The club regularly stressed the need to spend within its means, while famed manager Arsène Wenger lambasted the “financial doping” of its newly flush rivals. Still, fans, more concerned with wins than spreadsheets, grew frustrated. After seven trophies in the previous 80 years, nine years went by without further silverware. But Arsenal’s lifting of the FA Cup in May to finally end that drought signals change.
As Arsenal’s finances improved, thanks to the repayments on their stadium decreasing coupled with increasing revenue from commercial deals -- such as a new kit agreement with Puma -- and from the Premier League’s new television deal, the club now has significant money to spend again. In 2013, it almost tripled its previous record transfer fee by bringing in German superstar Mesut Özil from Real Madrid for £42.5 million ($69.4 million). As well as crucially now avoiding losing its best players, this summer a further outlay of around £75 million ($123 million) followed.
Just as significantly is that, according to the Telegraph’s figures, the latest arrivals take Arsenal’s wage bill over £180 million ($294 million), and in excess of Chelsea’s. Such a scenario would have been unthinkable just a few years ago. At the same time, another of England’s established powers run as a business rather than an indulgence, Manchester United, saw its wage bill grow to £215 million ($351 million) over the past year. And, after a massive summer of spending, that figure is likely to get even closer to Manchester City’s Premier-League leading £233 million ($381 million). The traditional powerhouses with their existing strong fan bases and infrastructure are now coming back to the fore in terms of spending. It is clear that Financial Fair Play (FFP) is making its impact felt.

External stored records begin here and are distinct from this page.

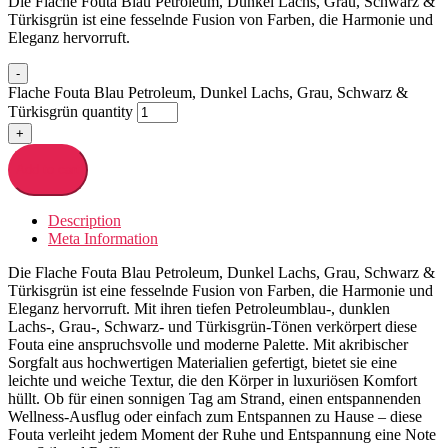
Die Flache Fouta Blau Petroleum, Dunkel Lachs, Grau, Schwarz &
Türkisgrün ist eine fesselnde Fusion von Farben, die Harmonie und
Eleganz hervorruft.
-
Flache Fouta Blau Petroleum, Dunkel Lachs, Grau, Schwarz &
Türkisgrün quantity
+
Add to cart
Description
Meta Information
Die Flache Fouta Blau Petroleum, Dunkel Lachs, Grau, Schwarz &
Türkisgrün ist eine fesselnde Fusion von Farben, die Harmonie und
Eleganz hervorruft. Mit ihren tiefen Petroleumblau-, dunklen
Lachs-, Grau-, Schwarz- und Türkisgrün-Tönen verkörpert diese
Fouta eine anspruchsvolle und moderne Palette. Mit akribischer
Sorgfalt aus hochwertigen Materialien gefertigt, bietet sie eine
leichte und weiche Textur, die den Körper in luxuriösen Komfort
hüllt. Ob für einen sonnigen Tag am Strand, einen entspannenden
Wellness-Ausflug oder einfach zum Entspannen zu Hause – diese
Fouta verleiht jedem Moment der Ruhe und Entspannung eine Note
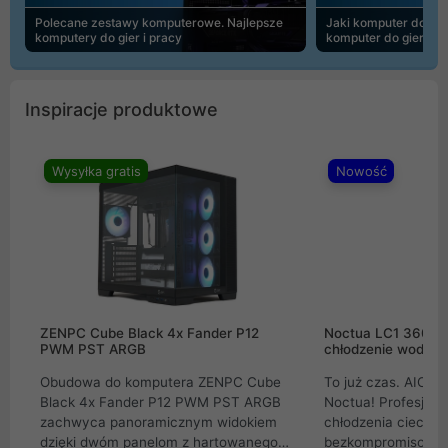
Polecane zestawy komputerowe. Najlepsze
Jaki komputer do 30
komputery do gier i pracy
komputer do gier | 
Inspiracje produktowe
Wysyłka gratis
Nowość
ZENPC Cube Black 4x Fander P12
Noctua LC1 360mm
PWM PST ARGB
chłodzenie wodne 
Obudowa do komputera ZENPC Cube
To już czas. AIO w
Black 4x Fander P12 PWM PST ARGB
Noctua! Profesjon
zachwyca panoramicznym widokiem
chłodzenia cieczą 
dzięki dwóm panelom z hartowanego
bezkompromisowe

Initiated by UEFA in 2011 and later the Premier League to prevent clubs from spending beyond their means, even if funded by a benefactor, FFP has quelled the carefree spending of Chelsea and Manchester City. Both clubs will still challenge for the game’s biggest honors having made their initial splurges just in time, but the established order in English and European soccer is now set to be preserved and, especially in England with its manner of distributing revenue from television deals, equality enhanced. And that is good news for Arsenal.

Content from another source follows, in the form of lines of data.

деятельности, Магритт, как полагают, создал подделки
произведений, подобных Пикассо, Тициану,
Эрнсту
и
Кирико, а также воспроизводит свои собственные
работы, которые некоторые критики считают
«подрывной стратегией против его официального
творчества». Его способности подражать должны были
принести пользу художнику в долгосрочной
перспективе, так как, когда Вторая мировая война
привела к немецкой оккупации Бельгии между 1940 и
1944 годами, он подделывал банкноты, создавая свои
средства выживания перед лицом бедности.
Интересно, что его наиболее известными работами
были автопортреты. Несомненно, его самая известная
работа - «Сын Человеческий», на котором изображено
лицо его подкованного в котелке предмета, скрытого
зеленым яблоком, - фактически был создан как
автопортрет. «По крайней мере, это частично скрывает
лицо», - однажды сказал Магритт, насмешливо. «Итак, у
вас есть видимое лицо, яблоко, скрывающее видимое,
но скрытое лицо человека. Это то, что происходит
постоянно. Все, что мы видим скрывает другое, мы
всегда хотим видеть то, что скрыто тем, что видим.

“I would say that the balance of power is a bit more even than it was five or six years ago,” Wenger said in August. “With the financial fair play added to the fact we have more financial power than five years ago, it gives us a better chance.” Arsenal’s move to their new stadium, while initially painful, is now bearing the long-term benefits. In terms of match-day revenue, its £93 million ($152 million) -- for 2012-2013, is some way ahead of Manchester City’s £40 million ($65 million), and even Chelsea’s £71 million ($116 million), according to figures released by Deloitte. In terms of commercial revenue, though, Arsenal still languishes some way back. Indeed, their earnings are less than half those of Manchester United’s.
Still Arsenal’s finances are undoubtedly healthy, as illustrated by their £208 million ($340 million) in cash reserves, easily the most in the Premier League. That figure is somewhat misleading, with Arsenal’s summer transfer spending not yet accounted for and £35 million ($57 million) going toward debt repayment on the Emirates Stadium. As financial blogger Swiss Ramble points out, the real amount available to spend on transfers is likely to be nearer between £40 million ($65 million) and £50 million ($82 million).

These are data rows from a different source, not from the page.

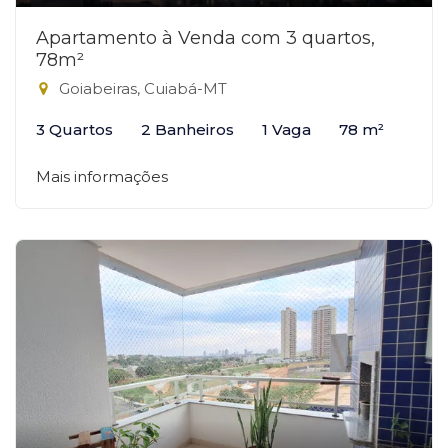
Apartamento à Venda com 3 quartos,
78m²
Goiabeiras, Cuiabá-MT
3 Quartos
2 Banheiros
1 Vaga
78 m²
Mais informações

Nevertheless, the available resources coupled with Arsenal’s wage bill having now eclipsed Chelsea’s is entitled to leave fans wondering why the club’s squad is noticeably short of quality and quantity in key areas, especially in comparison to its rivals. In continuing to qualify for the money-spinning Champions League, Wenger, an owner of a degree in economics, has guided Arsenal through the troubled waters of a stadium move and its rivals welcoming of billionaires, but the barriers to the club’s success on the pitch now increasingly rest with him.